Web3, based on Blockchain, emerges in response to the centralization of Web2. Initially proposed by Satoshi Nakamoto in 2008 with Bitcoin, Blockchain allows secure and decentralized transactions without intermediaries. In 2013, Vitalik Buterin expanded this idea with Ethereum, a platform that uses Blockchain to develop decentralized applications, eliminating intermediaries and returning data control to users.

Fundamental Characteristics of Web3 #

Elimination of Intermediaries #

Web3 promotes a network of nodes without a central core, eliminating intermediaries and granting ownership and control of data to users.

Decentralized Trust #

The “trustless” axiom is based on autonomous algorithms that eliminate the need to trust human entities, focusing on mathematical and code security.

Identity and Pseudonymity #

Blockchain allows for an unmediated identity, where users are numerical sequences (public keys), enabling them to operate without revealing their physical identity.

Advances in Web3 #

Smart Contracts #

Smart contracts are programs that automatically execute when certain pre-established conditions are met. Vitalik Buterin designed Ethereum to extend Blockchain’s capabilities beyond monetary transactions, enabling the creation of decentralized applications (dApps).

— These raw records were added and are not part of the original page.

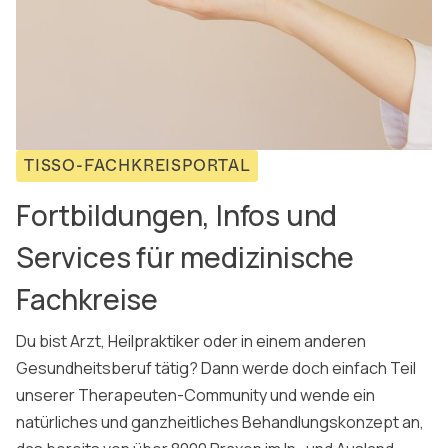
TISSO-FACHKREISPORTAL
Fortbildungen, Infos und
Services für medizinische
Fachkreise
Du bist Arzt, Heilpraktiker oder in einem anderen
Gesundheitsberuf tätig? Dann werde doch einfach Teil
unserer Therapeuten-Community und wende ein
natürliches und ganzheitliches Behandlungskonzept an,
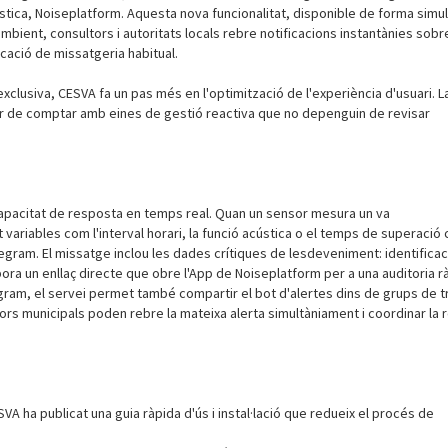
stica, Noiseplatform. Aquesta nova funcionalitat, disponible de forma simul
mbient, consultors i autoritats locals rebre notificacions instantànies sobr
icació de missatgeria habitual.
xclusiva, CESVA fa un pas més en l'optimització de l'experiència d'usuari. L
or de comptar amb eines de gestió reactiva que no depenguin de revisar
 capacitat de resposta en temps real. Quan un sensor mesura un va
t variables com l'interval horari, la funció acústica o el temps de superació 
egram. El missatge inclou les dades crítiques de lesdeveniment: identificac
rpora un enllaç directe que obre l'App de Noiseplatform per a una auditoria r
am, el servei permet també compartir el bot d'alertes dins de grups de tr
rs municipals poden rebre la mateixa alerta simultàniament i coordinar la
 ha publicat una guia ràpida d'ús i instal·lació que redueix el procés de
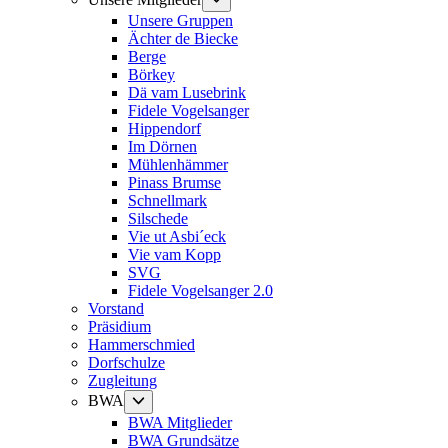
anzeigen
Unsere Gruppen
Ächter de Biecke
Berge
Börkey
Dä vam Lusebrink
Fidele Vogelsanger
Hippendorf
Im Dörnen
Mühlenhämmer
Pinass Brumse
Schnellmark
Silschede
Vie ut Asbi´eck
Vie vam Kopp
SVG
Fidele Vogelsanger 2.0
Vorstand
Präsidium
Hammerschmied
Dorfschulze
Zugleitung
Untermenü
BWA
anzeigen
BWA Mitglieder
BWA Grundsätze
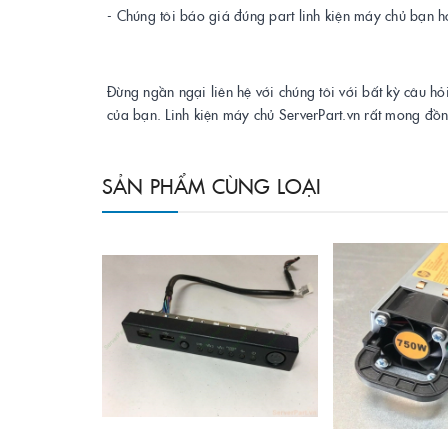
- Chúng tôi báo giá đúng part linh kiện máy chủ bạn h
Đừng ngần ngại liên hệ với chúng tôi với bất kỳ câu hỏ
của bạn. Linh kiện máy chủ ServerPart.vn rất mong đồ
SẢN PHẨM CÙNG LOẠI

These contracts do not require intermediaries, reducing the risk of manipulation and increasing transparency and security in various transactions.

Decentralized Applications (dApps) #

dApps operate on a blockchain network and are open source, allowing any developer to contribute and improve their functionality. By eliminating intermediaries, dApps offer services such as decentralized finance (DeFi), games, social networks, and more in a secure and transparent environment.

Non-Fungible Tokens (NFTs) #

NFTs represent unique digital assets, whose ownership and authenticity are guaranteed by Blockchain. These tokens have revolutionized digital art, gaming, and other sectors by enabling the creation and sale of unique and verifiable digital assets.

Decentralized Autonomous Organizations (DAOs) #

DAOs are organizations managed by smart contracts and governed by their members through a decentralized voting system. This allows for more democratic and transparent management, as decisions are collectively made and recorded on the Blockchain.

Web3 represents a nominal and data revolution, providing greater digital sovereignty and allowing users to define and control their identity and content in virtuality. With technologies like smart contracts, dApps, NFTs, and DAOs, Web3 offers a future where users have full control over their data and transactions without the need for centralized intermediaries.